• Exercise prompt
Go through the material and copy each line that includes "possibile".

• Exercise inputs
::::::::

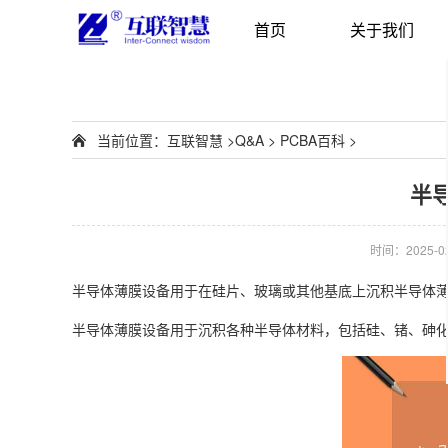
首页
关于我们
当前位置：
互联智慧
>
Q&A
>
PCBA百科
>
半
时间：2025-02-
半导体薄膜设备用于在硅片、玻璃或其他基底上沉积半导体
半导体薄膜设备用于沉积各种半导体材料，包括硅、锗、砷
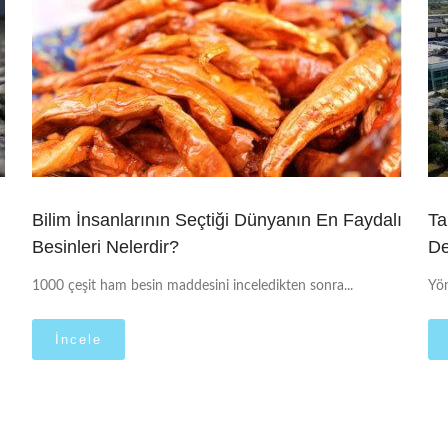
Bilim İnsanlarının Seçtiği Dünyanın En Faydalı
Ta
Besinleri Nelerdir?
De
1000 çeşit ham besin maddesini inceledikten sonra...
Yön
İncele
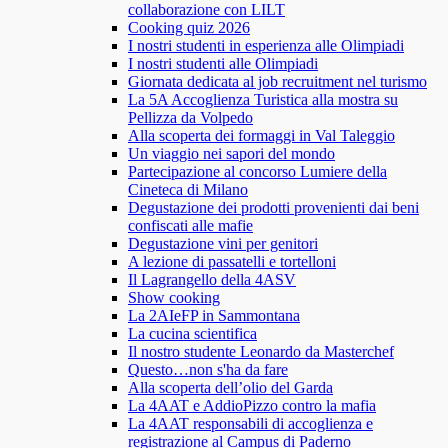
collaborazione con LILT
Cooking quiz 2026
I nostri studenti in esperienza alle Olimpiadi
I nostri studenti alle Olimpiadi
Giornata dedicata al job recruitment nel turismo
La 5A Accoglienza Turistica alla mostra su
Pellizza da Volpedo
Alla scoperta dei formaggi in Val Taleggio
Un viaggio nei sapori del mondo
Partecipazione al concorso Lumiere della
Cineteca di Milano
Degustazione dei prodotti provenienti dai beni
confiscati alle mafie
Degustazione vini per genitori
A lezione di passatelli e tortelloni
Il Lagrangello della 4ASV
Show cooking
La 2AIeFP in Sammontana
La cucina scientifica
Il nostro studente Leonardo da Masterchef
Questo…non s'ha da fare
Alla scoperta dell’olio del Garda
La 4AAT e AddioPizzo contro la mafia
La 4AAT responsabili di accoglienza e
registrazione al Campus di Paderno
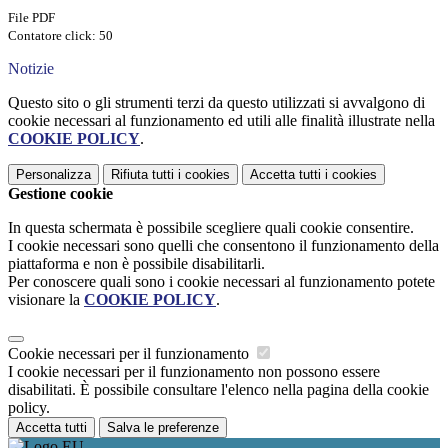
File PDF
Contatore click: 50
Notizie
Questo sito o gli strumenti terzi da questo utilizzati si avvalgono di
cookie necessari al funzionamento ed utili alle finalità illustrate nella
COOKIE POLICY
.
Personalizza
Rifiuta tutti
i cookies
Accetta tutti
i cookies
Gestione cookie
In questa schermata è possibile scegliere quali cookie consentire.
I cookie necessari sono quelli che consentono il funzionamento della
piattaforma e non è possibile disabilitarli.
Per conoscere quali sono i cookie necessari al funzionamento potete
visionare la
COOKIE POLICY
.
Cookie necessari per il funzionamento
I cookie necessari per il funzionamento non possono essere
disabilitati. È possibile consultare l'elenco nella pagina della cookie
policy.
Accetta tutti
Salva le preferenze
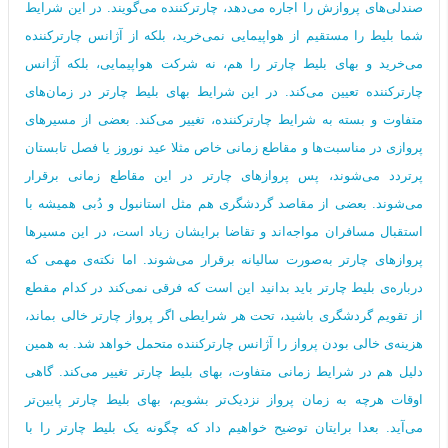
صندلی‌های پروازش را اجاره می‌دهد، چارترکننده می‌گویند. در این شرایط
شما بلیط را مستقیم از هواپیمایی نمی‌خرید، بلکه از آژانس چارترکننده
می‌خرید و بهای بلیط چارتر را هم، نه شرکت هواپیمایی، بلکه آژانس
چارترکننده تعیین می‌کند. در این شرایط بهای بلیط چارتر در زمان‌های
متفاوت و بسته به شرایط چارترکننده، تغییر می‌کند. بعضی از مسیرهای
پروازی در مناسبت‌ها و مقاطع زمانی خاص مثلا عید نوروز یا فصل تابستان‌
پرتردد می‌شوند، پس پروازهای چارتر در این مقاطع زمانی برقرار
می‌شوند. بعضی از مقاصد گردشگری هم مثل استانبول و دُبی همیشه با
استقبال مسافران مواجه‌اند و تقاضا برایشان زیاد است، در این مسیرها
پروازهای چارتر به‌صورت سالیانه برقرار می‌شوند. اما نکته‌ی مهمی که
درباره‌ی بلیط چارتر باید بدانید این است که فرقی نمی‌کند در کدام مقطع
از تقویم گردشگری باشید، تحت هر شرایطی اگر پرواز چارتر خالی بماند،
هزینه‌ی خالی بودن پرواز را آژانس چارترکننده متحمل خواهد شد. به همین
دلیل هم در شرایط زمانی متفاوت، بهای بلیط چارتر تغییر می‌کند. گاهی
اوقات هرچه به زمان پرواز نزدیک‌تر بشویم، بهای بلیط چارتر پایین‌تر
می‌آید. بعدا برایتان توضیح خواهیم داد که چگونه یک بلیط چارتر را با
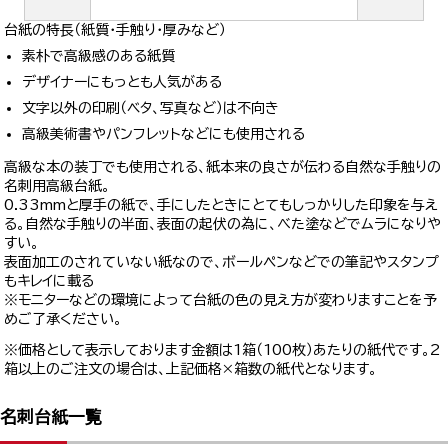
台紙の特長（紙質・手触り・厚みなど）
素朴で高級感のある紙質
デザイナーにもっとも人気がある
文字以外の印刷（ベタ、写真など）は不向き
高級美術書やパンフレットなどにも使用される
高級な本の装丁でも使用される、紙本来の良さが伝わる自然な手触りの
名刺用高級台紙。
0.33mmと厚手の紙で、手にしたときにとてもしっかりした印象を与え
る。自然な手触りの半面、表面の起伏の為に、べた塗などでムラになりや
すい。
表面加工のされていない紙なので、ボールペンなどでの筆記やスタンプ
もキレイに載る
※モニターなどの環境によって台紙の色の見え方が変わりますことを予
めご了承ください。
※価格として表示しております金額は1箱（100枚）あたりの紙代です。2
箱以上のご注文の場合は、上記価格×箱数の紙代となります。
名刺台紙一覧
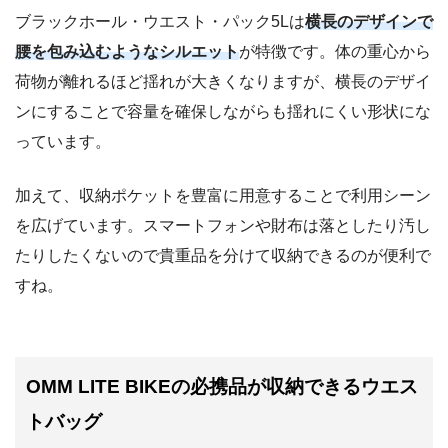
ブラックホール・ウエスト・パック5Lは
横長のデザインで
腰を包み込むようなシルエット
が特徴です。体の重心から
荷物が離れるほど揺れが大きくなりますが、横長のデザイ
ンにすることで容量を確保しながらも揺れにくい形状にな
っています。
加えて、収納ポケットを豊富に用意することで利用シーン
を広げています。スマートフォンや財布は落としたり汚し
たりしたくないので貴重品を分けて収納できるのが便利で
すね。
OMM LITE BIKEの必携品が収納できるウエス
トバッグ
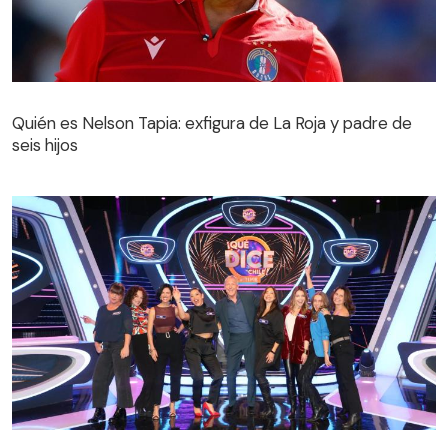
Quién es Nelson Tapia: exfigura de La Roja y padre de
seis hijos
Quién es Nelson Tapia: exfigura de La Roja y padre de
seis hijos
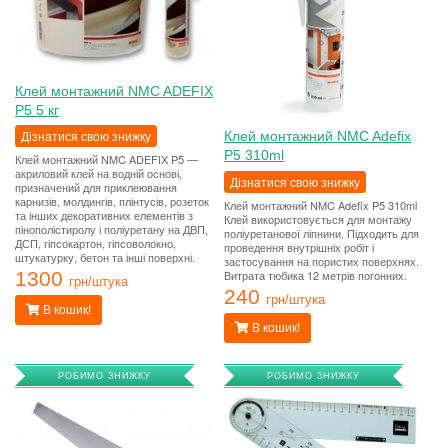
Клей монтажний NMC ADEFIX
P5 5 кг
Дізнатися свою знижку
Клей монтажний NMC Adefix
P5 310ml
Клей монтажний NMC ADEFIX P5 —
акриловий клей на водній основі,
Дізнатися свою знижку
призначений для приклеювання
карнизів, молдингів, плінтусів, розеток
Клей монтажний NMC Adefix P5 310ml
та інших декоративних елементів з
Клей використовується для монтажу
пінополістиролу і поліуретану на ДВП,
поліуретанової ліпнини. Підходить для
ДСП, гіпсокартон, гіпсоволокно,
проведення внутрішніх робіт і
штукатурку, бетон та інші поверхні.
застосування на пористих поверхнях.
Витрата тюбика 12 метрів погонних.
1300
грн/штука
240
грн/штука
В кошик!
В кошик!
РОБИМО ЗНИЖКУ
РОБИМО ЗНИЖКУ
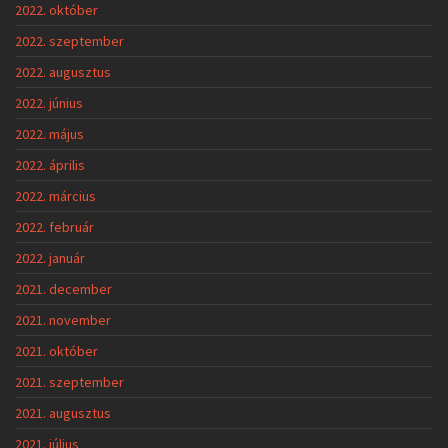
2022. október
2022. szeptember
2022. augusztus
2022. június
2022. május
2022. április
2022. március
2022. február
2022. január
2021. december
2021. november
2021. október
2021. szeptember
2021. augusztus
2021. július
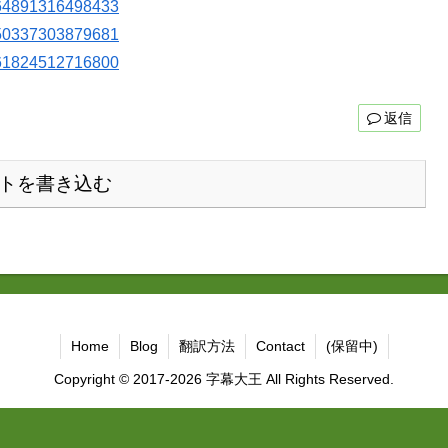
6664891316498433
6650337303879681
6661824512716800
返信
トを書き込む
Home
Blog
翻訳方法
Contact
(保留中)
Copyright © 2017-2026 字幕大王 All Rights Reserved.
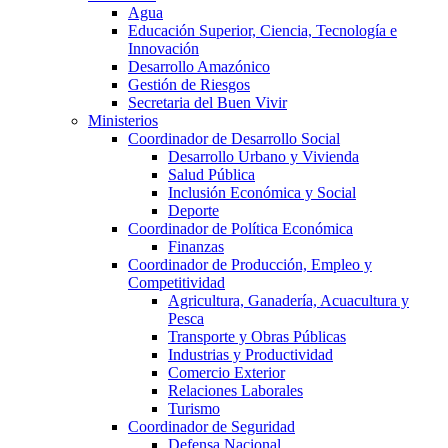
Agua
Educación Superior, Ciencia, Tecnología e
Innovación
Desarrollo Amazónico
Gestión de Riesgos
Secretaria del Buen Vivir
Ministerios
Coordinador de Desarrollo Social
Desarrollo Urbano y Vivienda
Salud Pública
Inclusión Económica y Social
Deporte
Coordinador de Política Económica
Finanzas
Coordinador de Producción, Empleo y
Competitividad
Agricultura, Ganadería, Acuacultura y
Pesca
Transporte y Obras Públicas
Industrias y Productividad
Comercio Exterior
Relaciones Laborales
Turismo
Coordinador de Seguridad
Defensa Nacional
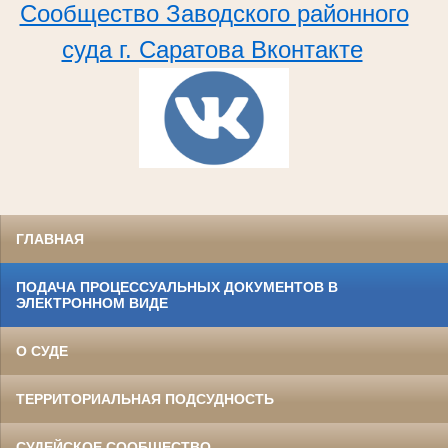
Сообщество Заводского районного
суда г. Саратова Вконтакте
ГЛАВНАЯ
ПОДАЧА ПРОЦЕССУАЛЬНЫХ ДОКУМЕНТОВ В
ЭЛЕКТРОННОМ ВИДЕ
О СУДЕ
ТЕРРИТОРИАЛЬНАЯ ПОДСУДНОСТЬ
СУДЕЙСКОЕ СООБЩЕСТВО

::::::::

• Task answer
In questa schermata è possibile scegliere quali cookie consentire.
piattaforma e non è possibile disabilitarli.
disabilitati. È possibile consultare l'elenco nella pagina della cookie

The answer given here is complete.